Most recently, an article of hers entitled “Framing the Sun: The Arch of Constantine and the Appropriation of the Roman Cityscape” appeared in the June, 2006 issue of Art Bulletin. Other projects, including a study of Constantine's appropriation of the monuments of his predecessor Maxentius and another on the political fortunes and misfortunes of an ancient fountain in Rome, have appeared as chapters in edited volumes with Routledge and Cambridge University Press, respectively. An earlier study, “Cold War Illuminations of the Classical Past: the Sound and Light Show on the Athenian Acropolis,” based on her undergraduate thesis at Cambridge, was published in Art History in 2001 and reprinted in Historia, Antropología y Fuentes Orales in 2002. She served as co-curator of a 2002 exhibition on images of masculinity in late antiquity, held at the Douglas F. Cooley Memorial Art Gallery at Reed College.
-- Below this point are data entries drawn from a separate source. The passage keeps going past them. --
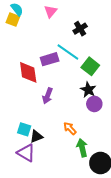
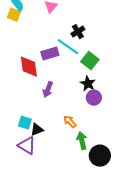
black cross: (80, 29) -> (78, 32), moved

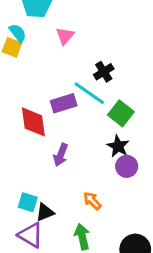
green arrow: (82, 141) -> (82, 237), moved

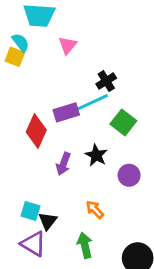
cyan line: (89, 93) -> (92, 102), turned -60
red diamond: (33, 122) -> (36, 131), turned 32
black star: (118, 146) -> (96, 155), moved
black triangle: (45, 212) -> (48, 221), turned -30

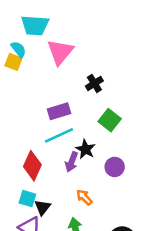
pink triangle: (68, 45) -> (60, 52), size x1.6
cyan line: (92, 102) -> (59, 135), moved
red diamond: (36, 131) -> (32, 166), moved
purple arrow: (63, 164) -> (72, 162), moved

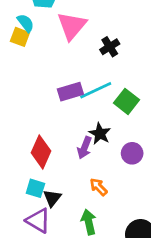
black cross: (94, 83) -> (110, 47), moved
cyan line: (59, 135) -> (96, 90), moved

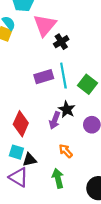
black cross: (110, 47) -> (61, 42), moved
cyan line: (96, 90) -> (63, 76), turned -75
black triangle: (52, 198) -> (30, 160), turned 40

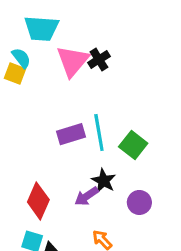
black cross: (61, 42) -> (99, 59), moved
purple arrow: (55, 120) -> (87, 196), turned 35

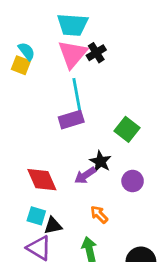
cyan trapezoid: (41, 28) -> (73, 25), moved
cyan line: (99, 133) -> (77, 95), moved
red diamond: (38, 201) -> (42, 180), turned -48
She has published book reviews in the Times Literary Supplement, the Journal of Hellenic Studies, and Studies in the History of Gardens and Designed Landscapes, and currently serves as field editor for Ancient Art at caareviews.org, the online book review journal of the College Art Association. She is currently working on a book manuscript entitled Customary Magnificence: Emperor and City on the Arch of Constantine.